### Collected data entries
*-*-*

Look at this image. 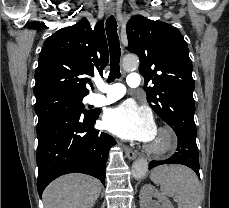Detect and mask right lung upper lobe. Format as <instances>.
I'll return each mask as SVG.
<instances>
[{
    "instance_id": "right-lung-upper-lobe-1",
    "label": "right lung upper lobe",
    "mask_w": 229,
    "mask_h": 208,
    "mask_svg": "<svg viewBox=\"0 0 229 208\" xmlns=\"http://www.w3.org/2000/svg\"><path fill=\"white\" fill-rule=\"evenodd\" d=\"M104 22L92 29L86 18L48 37L39 54L35 72L36 102L52 96L84 97L91 86L86 75L99 72L108 64Z\"/></svg>"
}]
</instances>
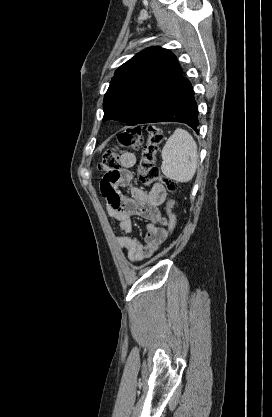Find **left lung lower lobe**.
<instances>
[{"label":"left lung lower lobe","instance_id":"1","mask_svg":"<svg viewBox=\"0 0 272 417\" xmlns=\"http://www.w3.org/2000/svg\"><path fill=\"white\" fill-rule=\"evenodd\" d=\"M181 122L199 131L198 107L191 83L179 78L169 93L141 123Z\"/></svg>","mask_w":272,"mask_h":417}]
</instances>
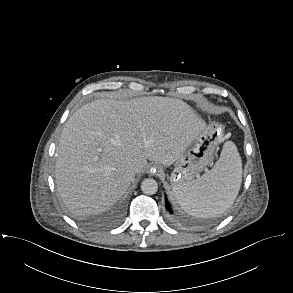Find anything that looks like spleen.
<instances>
[{"label":"spleen","mask_w":293,"mask_h":293,"mask_svg":"<svg viewBox=\"0 0 293 293\" xmlns=\"http://www.w3.org/2000/svg\"><path fill=\"white\" fill-rule=\"evenodd\" d=\"M242 161L236 145L227 141L213 168L174 191L181 208L196 217H214L229 209L240 190Z\"/></svg>","instance_id":"3e777b00"}]
</instances>
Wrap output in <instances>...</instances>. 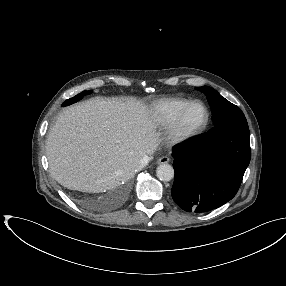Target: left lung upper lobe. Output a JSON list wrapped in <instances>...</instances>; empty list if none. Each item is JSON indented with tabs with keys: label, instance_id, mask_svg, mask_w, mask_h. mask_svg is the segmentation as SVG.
Here are the masks:
<instances>
[{
	"label": "left lung upper lobe",
	"instance_id": "obj_1",
	"mask_svg": "<svg viewBox=\"0 0 286 286\" xmlns=\"http://www.w3.org/2000/svg\"><path fill=\"white\" fill-rule=\"evenodd\" d=\"M197 90L203 92L213 114L214 126L229 122L247 123V120L239 107L222 97L215 89L203 86Z\"/></svg>",
	"mask_w": 286,
	"mask_h": 286
}]
</instances>
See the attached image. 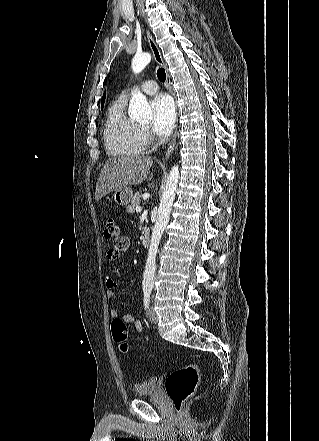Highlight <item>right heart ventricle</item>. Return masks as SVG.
I'll return each instance as SVG.
<instances>
[{
    "instance_id": "1",
    "label": "right heart ventricle",
    "mask_w": 319,
    "mask_h": 441,
    "mask_svg": "<svg viewBox=\"0 0 319 441\" xmlns=\"http://www.w3.org/2000/svg\"><path fill=\"white\" fill-rule=\"evenodd\" d=\"M125 98L116 99L109 107L103 129L106 151L111 156H137L144 151L139 125L127 116Z\"/></svg>"
}]
</instances>
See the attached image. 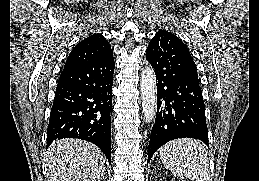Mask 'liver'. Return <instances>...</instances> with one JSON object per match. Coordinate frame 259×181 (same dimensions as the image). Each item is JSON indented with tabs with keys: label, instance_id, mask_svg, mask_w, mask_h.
Here are the masks:
<instances>
[{
	"label": "liver",
	"instance_id": "6515ba94",
	"mask_svg": "<svg viewBox=\"0 0 259 181\" xmlns=\"http://www.w3.org/2000/svg\"><path fill=\"white\" fill-rule=\"evenodd\" d=\"M48 181H101L106 157L101 150L78 139H62L48 149Z\"/></svg>",
	"mask_w": 259,
	"mask_h": 181
}]
</instances>
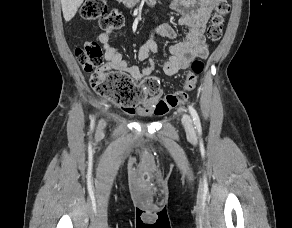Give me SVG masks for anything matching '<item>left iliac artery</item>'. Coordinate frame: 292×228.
<instances>
[{"mask_svg":"<svg viewBox=\"0 0 292 228\" xmlns=\"http://www.w3.org/2000/svg\"><path fill=\"white\" fill-rule=\"evenodd\" d=\"M188 108H189V112L193 118L195 128L197 129L198 133L201 134V123H200L199 116H198V114L193 106L189 105Z\"/></svg>","mask_w":292,"mask_h":228,"instance_id":"left-iliac-artery-1","label":"left iliac artery"}]
</instances>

*-*-*

### What the task requires
Which lines run from the one holding "Give me SVG" through the end of the records? Reproduce them word for word, both ends included, with no pictures.

### Written answer
Give me SVG masks for anything matching '<item>left iliac artery</item>'. Coordinate frame: 292×228.
<instances>
[{"mask_svg":"<svg viewBox=\"0 0 292 228\" xmlns=\"http://www.w3.org/2000/svg\"><path fill=\"white\" fill-rule=\"evenodd\" d=\"M188 108H189V112L193 118L195 128L197 129L198 133L201 134V123H200L199 116H198V114L193 106L189 105Z\"/></svg>","mask_w":292,"mask_h":228,"instance_id":"left-iliac-artery-1","label":"left iliac artery"}]
</instances>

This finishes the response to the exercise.